RECORD SET below:
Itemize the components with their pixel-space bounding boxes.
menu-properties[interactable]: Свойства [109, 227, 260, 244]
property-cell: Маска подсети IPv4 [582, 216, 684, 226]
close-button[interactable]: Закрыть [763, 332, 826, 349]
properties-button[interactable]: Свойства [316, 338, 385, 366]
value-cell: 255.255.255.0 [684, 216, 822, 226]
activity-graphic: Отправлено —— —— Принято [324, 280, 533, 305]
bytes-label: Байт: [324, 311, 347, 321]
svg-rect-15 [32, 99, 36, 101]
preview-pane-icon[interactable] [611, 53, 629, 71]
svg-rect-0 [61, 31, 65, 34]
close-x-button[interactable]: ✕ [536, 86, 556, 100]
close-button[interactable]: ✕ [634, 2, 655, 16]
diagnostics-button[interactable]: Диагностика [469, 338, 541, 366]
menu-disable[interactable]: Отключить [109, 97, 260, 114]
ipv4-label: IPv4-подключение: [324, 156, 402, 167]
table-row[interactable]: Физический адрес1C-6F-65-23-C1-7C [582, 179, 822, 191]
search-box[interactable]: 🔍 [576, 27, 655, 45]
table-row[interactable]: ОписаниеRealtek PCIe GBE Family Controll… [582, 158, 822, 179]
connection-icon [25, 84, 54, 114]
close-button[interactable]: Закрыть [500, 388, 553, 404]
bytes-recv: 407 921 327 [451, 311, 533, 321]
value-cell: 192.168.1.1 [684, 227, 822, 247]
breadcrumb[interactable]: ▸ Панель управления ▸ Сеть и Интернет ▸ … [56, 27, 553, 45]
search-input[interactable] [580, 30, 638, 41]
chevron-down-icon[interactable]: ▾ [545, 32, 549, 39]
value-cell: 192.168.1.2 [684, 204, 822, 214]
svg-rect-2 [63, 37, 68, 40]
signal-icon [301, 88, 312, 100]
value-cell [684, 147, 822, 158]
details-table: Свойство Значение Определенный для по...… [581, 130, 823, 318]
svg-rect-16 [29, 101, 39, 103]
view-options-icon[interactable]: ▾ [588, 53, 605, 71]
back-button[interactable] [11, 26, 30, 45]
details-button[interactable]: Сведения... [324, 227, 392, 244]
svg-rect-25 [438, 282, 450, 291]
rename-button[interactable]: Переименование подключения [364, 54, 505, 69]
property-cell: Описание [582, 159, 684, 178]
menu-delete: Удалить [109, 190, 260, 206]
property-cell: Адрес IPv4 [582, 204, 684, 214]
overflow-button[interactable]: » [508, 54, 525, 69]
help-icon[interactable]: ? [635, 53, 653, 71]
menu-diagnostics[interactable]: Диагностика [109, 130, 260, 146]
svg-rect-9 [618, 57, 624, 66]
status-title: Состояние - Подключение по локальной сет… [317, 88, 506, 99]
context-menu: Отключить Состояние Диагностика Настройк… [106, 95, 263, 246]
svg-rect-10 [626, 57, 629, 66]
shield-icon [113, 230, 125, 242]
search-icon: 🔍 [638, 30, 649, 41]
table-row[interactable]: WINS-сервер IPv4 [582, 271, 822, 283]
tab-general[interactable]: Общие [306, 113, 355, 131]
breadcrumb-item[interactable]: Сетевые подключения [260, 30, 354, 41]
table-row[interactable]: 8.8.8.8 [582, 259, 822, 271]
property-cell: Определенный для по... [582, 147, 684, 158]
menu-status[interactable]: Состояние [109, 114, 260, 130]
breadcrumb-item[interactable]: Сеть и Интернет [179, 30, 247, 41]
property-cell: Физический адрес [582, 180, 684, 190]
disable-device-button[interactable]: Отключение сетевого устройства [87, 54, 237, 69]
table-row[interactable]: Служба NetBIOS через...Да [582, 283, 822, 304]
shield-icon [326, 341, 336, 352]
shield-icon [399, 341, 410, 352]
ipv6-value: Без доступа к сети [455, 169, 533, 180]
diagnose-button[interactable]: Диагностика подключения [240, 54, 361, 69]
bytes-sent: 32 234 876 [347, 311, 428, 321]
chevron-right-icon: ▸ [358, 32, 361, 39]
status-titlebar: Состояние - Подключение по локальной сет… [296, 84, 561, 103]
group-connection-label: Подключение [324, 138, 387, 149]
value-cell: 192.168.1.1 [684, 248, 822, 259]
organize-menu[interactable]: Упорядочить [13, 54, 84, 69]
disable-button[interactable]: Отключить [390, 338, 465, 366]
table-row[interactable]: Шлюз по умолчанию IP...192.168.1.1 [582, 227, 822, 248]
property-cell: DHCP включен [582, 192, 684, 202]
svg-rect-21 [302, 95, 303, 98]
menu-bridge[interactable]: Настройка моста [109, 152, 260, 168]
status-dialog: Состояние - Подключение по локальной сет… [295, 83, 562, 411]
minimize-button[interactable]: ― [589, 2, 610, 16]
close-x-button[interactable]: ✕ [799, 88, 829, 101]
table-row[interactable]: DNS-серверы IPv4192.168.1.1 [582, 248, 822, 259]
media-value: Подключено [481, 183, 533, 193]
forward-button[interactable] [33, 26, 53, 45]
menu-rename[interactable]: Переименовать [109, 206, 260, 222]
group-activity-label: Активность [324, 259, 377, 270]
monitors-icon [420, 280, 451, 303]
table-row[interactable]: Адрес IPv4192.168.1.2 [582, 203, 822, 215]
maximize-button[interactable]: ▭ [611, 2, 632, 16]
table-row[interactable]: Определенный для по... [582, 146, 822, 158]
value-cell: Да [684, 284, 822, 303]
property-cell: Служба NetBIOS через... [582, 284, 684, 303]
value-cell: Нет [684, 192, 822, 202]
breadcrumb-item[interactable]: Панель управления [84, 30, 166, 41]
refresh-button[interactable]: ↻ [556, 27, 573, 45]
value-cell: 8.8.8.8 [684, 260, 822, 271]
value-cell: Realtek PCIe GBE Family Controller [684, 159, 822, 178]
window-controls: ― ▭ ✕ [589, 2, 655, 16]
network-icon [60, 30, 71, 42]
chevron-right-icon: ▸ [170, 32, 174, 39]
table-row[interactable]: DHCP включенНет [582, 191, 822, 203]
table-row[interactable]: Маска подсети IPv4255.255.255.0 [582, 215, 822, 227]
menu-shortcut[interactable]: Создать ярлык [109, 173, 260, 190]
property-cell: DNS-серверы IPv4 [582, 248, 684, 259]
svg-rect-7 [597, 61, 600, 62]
End of RECORD SET.
- **THE TASK**
Write out every line of the data again, exactly as it reads.

- **SOLUTION**
Itemize the components with their pixel-space bounding boxes.
menu-properties[interactable]: Свойства [109, 227, 260, 244]
property-cell: Маска подсети IPv4 [582, 216, 684, 226]
close-button[interactable]: Закрыть [763, 332, 826, 349]
properties-button[interactable]: Свойства [316, 338, 385, 366]
value-cell: 255.255.255.0 [684, 216, 822, 226]
activity-graphic: Отправлено —— —— Принято [324, 280, 533, 305]
bytes-label: Байт: [324, 311, 347, 321]
svg-rect-15 [32, 99, 36, 101]
preview-pane-icon[interactable] [611, 53, 629, 71]
svg-rect-0 [61, 31, 65, 34]
close-x-button[interactable]: ✕ [536, 86, 556, 100]
close-button[interactable]: ✕ [634, 2, 655, 16]
diagnostics-button[interactable]: Диагностика [469, 338, 541, 366]
menu-disable[interactable]: Отключить [109, 97, 260, 114]
ipv4-label: IPv4-подключение: [324, 156, 402, 167]
table-row[interactable]: Физический адрес1C-6F-65-23-C1-7C [582, 179, 822, 191]
search-box[interactable]: 🔍 [576, 27, 655, 45]
table-row[interactable]: ОписаниеRealtek PCIe GBE Family Controll… [582, 158, 822, 179]
connection-icon [25, 84, 54, 114]
close-button[interactable]: Закрыть [500, 388, 553, 404]
bytes-recv: 407 921 327 [451, 311, 533, 321]
value-cell: 192.168.1.1 [684, 227, 822, 247]
breadcrumb[interactable]: ▸ Панель управления ▸ Сеть и Интернет ▸ … [56, 27, 553, 45]
search-input[interactable] [580, 30, 638, 41]
chevron-down-icon[interactable]: ▾ [545, 32, 549, 39]
value-cell: 192.168.1.2 [684, 204, 822, 214]
svg-rect-2 [63, 37, 68, 40]
signal-icon [301, 88, 312, 100]
value-cell [684, 147, 822, 158]
details-table: Свойство Значение Определенный для по...… [581, 130, 823, 318]
svg-rect-16 [29, 101, 39, 103]
view-options-icon[interactable]: ▾ [588, 53, 605, 71]
back-button[interactable] [11, 26, 30, 45]
details-button[interactable]: Сведения... [324, 227, 392, 244]
svg-rect-25 [438, 282, 450, 291]
rename-button[interactable]: Переименование подключения [364, 54, 505, 69]
property-cell: Описание [582, 159, 684, 178]
menu-delete: Удалить [109, 190, 260, 206]
property-cell: Адрес IPv4 [582, 204, 684, 214]
overflow-button[interactable]: » [508, 54, 525, 69]
help-icon[interactable]: ? [635, 53, 653, 71]
menu-diagnostics[interactable]: Диагностика [109, 130, 260, 146]
svg-rect-9 [618, 57, 624, 66]
status-title: Состояние - Подключение по локальной сет… [317, 88, 506, 99]
context-menu: Отключить Состояние Диагностика Настройк… [106, 95, 263, 246]
svg-rect-10 [626, 57, 629, 66]
shield-icon [113, 230, 125, 242]
search-icon: 🔍 [638, 30, 649, 41]
table-row[interactable]: WINS-сервер IPv4 [582, 271, 822, 283]
tab-general[interactable]: Общие [306, 113, 355, 131]
breadcrumb-item[interactable]: Сетевые подключения [260, 30, 354, 41]
table-row[interactable]: 8.8.8.8 [582, 259, 822, 271]
property-cell: Определенный для по... [582, 147, 684, 158]
menu-status[interactable]: Состояние [109, 114, 260, 130]
breadcrumb-item[interactable]: Сеть и Интернет [179, 30, 247, 41]
property-cell: Физический адрес [582, 180, 684, 190]
disable-device-button[interactable]: Отключение сетевого устройства [87, 54, 237, 69]
table-row[interactable]: Служба NetBIOS через...Да [582, 283, 822, 304]
shield-icon [326, 341, 336, 352]
shield-icon [399, 341, 410, 352]
ipv6-value: Без доступа к сети [455, 169, 533, 180]
diagnose-button[interactable]: Диагностика подключения [240, 54, 361, 69]
bytes-sent: 32 234 876 [347, 311, 428, 321]
chevron-right-icon: ▸ [358, 32, 361, 39]
status-titlebar: Состояние - Подключение по локальной сет… [296, 84, 561, 103]
group-connection-label: Подключение [324, 138, 387, 149]
value-cell: 192.168.1.1 [684, 248, 822, 259]
organize-menu[interactable]: Упорядочить [13, 54, 84, 69]
disable-button[interactable]: Отключить [390, 338, 465, 366]
table-row[interactable]: Шлюз по умолчанию IP...192.168.1.1 [582, 227, 822, 248]
property-cell: DHCP включен [582, 192, 684, 202]
svg-rect-21 [302, 95, 303, 98]
menu-bridge[interactable]: Настройка моста [109, 152, 260, 168]
status-dialog: Состояние - Подключение по локальной сет… [295, 83, 562, 411]
minimize-button[interactable]: ― [589, 2, 610, 16]
close-x-button[interactable]: ✕ [799, 88, 829, 101]
table-row[interactable]: DNS-серверы IPv4192.168.1.1 [582, 248, 822, 259]
media-value: Подключено [481, 183, 533, 193]
forward-button[interactable] [33, 26, 53, 45]
menu-rename[interactable]: Переименовать [109, 206, 260, 222]
group-activity-label: Активность [324, 259, 377, 270]
monitors-icon [420, 280, 451, 303]
table-row[interactable]: Адрес IPv4192.168.1.2 [582, 203, 822, 215]
maximize-button[interactable]: ▭ [611, 2, 632, 16]
table-row[interactable]: Определенный для по... [582, 146, 822, 158]
value-cell: Да [684, 284, 822, 303]
property-cell: Служба NetBIOS через... [582, 284, 684, 303]
value-cell: Нет [684, 192, 822, 202]
breadcrumb-item[interactable]: Панель управления [84, 30, 166, 41]
refresh-button[interactable]: ↻ [556, 27, 573, 45]
value-cell: 8.8.8.8 [684, 260, 822, 271]
value-cell: Realtek PCIe GBE Family Controller [684, 159, 822, 178]
window-controls: ― ▭ ✕ [589, 2, 655, 16]
network-icon [60, 30, 71, 42]
chevron-right-icon: ▸ [170, 32, 174, 39]
table-row[interactable]: DHCP включенНет [582, 191, 822, 203]
table-row[interactable]: Маска подсети IPv4255.255.255.0 [582, 215, 822, 227]
menu-shortcut[interactable]: Создать ярлык [109, 173, 260, 190]
property-cell: DNS-серверы IPv4 [582, 248, 684, 259]
svg-rect-7 [597, 61, 600, 62]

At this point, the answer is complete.